Government of Singapore Investment Corporation saw its alternative assets exposure drop to 25 percent for the year to March 31, 2010 from 30 percent a year earlier, according to its latest annual report.
The sovereign wealth fund of Singapore reported that the value of its overall portfolio had increased in the financial year, in excess of inflation, to 3.8 percent, largely offsetting losses made the year before. Its average rate of return from its investments for the 20 years to 31 March rose to 7.1 percent, up 1.4 percent on its 20-year figure reported last year.
The major change in its portfolio allocation came in public equities which GIC grew to 51 percent from 38 percent – within that, there was a 13 percent rise in developed markets equities, reflecting improved valuations stemming from rebounding stock markets last year.
However while it said in its report it “continued to invest steadily and divest selectively” in alternative assets, valuations in its real estate and private equity portfolios lagging public equity valuations were responsible for its exposure to the asset group falling over the year.

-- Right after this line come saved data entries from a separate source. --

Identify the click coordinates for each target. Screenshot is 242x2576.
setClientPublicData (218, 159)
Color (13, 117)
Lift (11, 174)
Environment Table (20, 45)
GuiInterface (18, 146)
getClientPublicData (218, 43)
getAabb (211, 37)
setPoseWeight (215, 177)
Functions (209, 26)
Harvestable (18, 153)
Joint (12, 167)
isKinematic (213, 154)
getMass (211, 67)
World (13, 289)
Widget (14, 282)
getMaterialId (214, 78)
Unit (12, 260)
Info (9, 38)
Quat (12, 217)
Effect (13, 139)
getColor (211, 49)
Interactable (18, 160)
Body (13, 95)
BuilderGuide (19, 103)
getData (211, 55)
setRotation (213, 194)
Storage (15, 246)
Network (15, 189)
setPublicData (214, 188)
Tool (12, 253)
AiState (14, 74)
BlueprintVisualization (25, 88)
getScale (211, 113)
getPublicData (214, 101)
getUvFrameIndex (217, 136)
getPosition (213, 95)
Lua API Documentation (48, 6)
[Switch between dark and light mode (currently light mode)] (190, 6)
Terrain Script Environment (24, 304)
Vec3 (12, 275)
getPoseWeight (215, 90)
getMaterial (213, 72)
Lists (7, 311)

Within GIC’s alternative assets, its real estate weighting decreased to nine percent from 12 percent, while its private equity, venture capital and infrastructure allocation dropped one percent to 10 percent from 11 percent. Natural resources also dropped by a percent to three percent. Its absolute return strategies remained constant at three percent.

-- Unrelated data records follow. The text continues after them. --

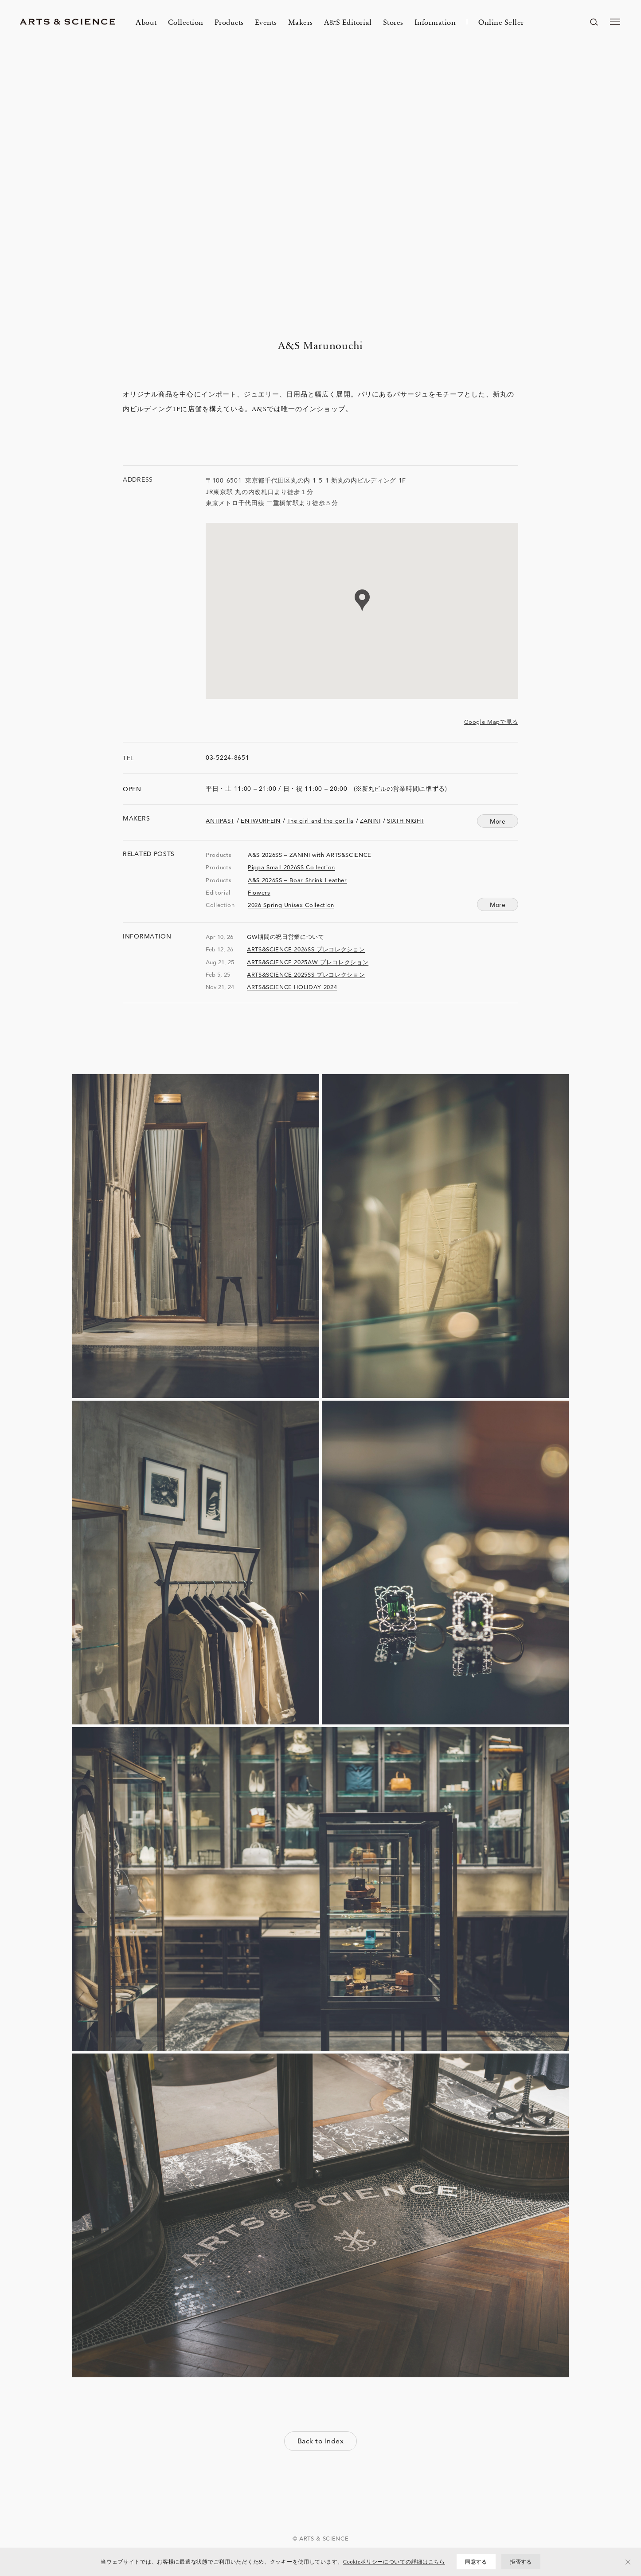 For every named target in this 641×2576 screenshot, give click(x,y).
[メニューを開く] (615, 22)
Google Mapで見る (491, 721)
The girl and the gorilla (320, 820)
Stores (393, 22)
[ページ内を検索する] (594, 22)
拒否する (521, 2562)
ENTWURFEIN (261, 820)
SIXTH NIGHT (405, 820)
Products (229, 22)
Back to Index (320, 2441)
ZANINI (370, 820)
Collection (185, 22)
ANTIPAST (220, 820)
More (498, 905)
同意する (476, 2562)
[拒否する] (628, 2561)
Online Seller (501, 22)
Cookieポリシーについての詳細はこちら (394, 2562)
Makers (300, 22)
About (146, 22)
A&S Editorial (348, 22)
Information (435, 22)
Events (266, 22)
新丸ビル (374, 788)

Meanwhile GIC’s Asia logistics developer and management firm, Global Logisitcs Properties (GLP) has filed a proposal for an initial public offering, which if successful, could see it raise $2.7 billion – Singapore’s largest IPO for approximately 17 years.
Under the terms of the proposal, which would see GLP sell 1.173 billion shares at between S$1.78 to S$1.96 each and offer 588.98 million shares to existing investors, GIC would remain majority shareholder. GLP was acquired by GIC in 2008 from global logistics giant ProLogis.